* Posts by Andrew Pickles

2 publicly visible posts • joined 25 Jun 2008

Sun's Niagara 3 will have 16-cores and 16 threads per core

Andrew Pickles
Happy

Mr Angry

"Sun Marketeering droids" if only Sun had a marketeering department then perhaps the stock would be better. Getting back to the point .... the technology does the talking.

Niagara is pushing the envelope with built in with 10 Gigabit, line speed encryption and virtualization built in as standard in most cases. Even the PCI Express IO is on the silicon. All that means fewer parts and points of failure, lower costs, and vastly reduced power consumption.

Again to reiterate - this is Sun's ENTRY level SPARC range and focussed on massively parallel network centric workloads. It is also suitable for many standard application workloads up to a point. For 80% of the time it does the job very well. For the other 20% you have other products in the SPARC range.

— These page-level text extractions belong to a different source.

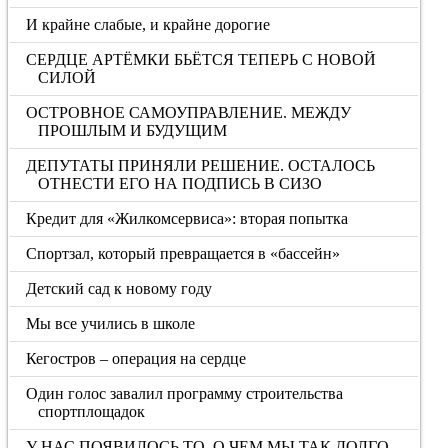
И крайне слабые, и крайне дорогие
СЕРДЦЕ АРТЁМКИ БЬЁТСЯ ТЕПЕРЬ С НОВОЙ
СИЛОЙ
ОСТРОВНОЕ САМОУПРАВЛЕНИЕ. МЕЖДУ
ПРОШЛЫМ И БУДУЩИМ
ДЕПУТАТЫ ПРИНЯЛИ РЕШЕНИЕ. ОСТАЛОСЬ
ОТНЕСТИ ЕГО НА ПОДПИСЬ В СИЗО
Кредит для «Жилкомсервиса»: вторая попытка
Спортзал, который превращается в «бассейн»
Детский сад к новому году
Мы все учились в школе
Кегостров – операция на сердце
Один голос завалил программу строительства
спортплощадок
У НАС ПОЯВИЛОСЬ ТО, О ЧЕМ МЫ ТАК ДОЛГО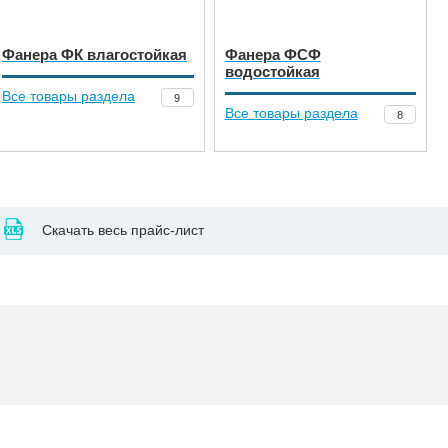
Фанера ФК влагостойкая
Фанера ФСФ
водостойкая
Все товары раздела
9
Все товары раздела
8
Скачать весь прайс-лист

Just one last point - if the thread speed was upped to 2GHz then the low power advantage would be lost. The 2GHz + version is called Rock.

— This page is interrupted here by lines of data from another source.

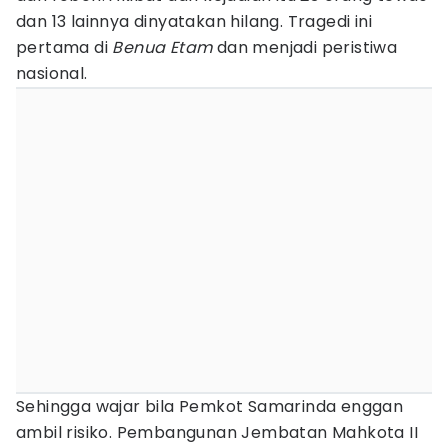
dan 13 lainnya dinyatakan hilang. Tragedi ini
pertama di
Benua Etam
dan menjadi peristiwa
nasional.
Sehingga wajar bila Pemkot Samarinda enggan
ambil risiko. Pembangunan Jembatan Mahkota II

The technology is different - heresy to some even - but it gets the balance right between price / massive throughput and very low power consumption and is very popular as a result for those who care about such problems.

Andrew Pickles

Bang on the Money

With more that 100% growth in a $1b business the Niagara series is solving real customer problems and migrating to this technology is easy with Binary Compatibility guaranteed by Sun for any Solaris 8 or higher application. The real value is that you do not have to continuously change applications and processes over time with the introduction of new OS or hardware revisions.

That makes it a very low cost platform to stay on.

CPU speed is no longer the major bottleneck in many applications - Oracle for example is highly threaded and is a perfect candidate for this technology.

With virtualisation at the heart of many projects - memory, storage and IO is where the battle commences. That is why Sun packs double the memory into their X64 range and is investing in new virtualised IO technologies.

On a last point re:- "The problem, however, seems to be that the UltraSPARC Tx boxes eat up sales of other low-end systems"

These systems are Sun's entry level SPARC servers - you get 4-cores / 32 threads as a minimum with an X64 price tag.